* EXERCISE: Hunt through the entries for the word "notre" and copy each line in which it appears.

(Transcribed page contents)
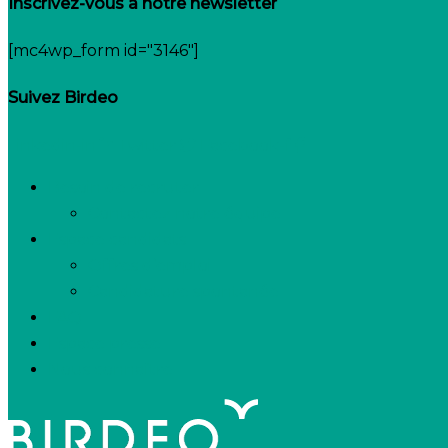
Inscrivez-vous à notre newsletter
[mc4wp_form id="3146"]
Suivez Birdeo
Linkedin-in
Twitter
Facebook-f
Besoin de recruter
Contactez notre équipe
Espace candidats
Offres d’emploi
Candidature spontanée
FAQ
Espace presse
Nous connaître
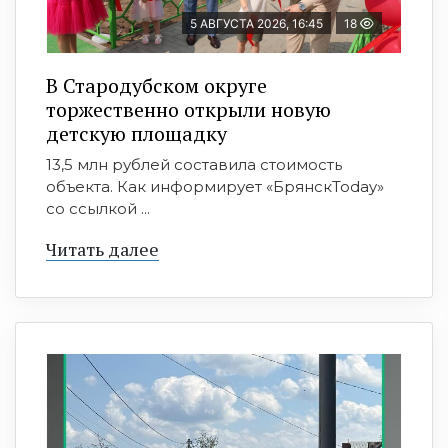
5 АВГУСТА 2026, 16:45
18
В Стародубском округе
торжественно открыли новую
детскую площадку
13,5 млн рублей составила стоимость
объекта. Как информирует «БрянскToday»
со ссылкой ...
Читать далее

* WRITTEN SOLUTION:
Inscrivez-vous à notre newsletter
Contactez notre équipe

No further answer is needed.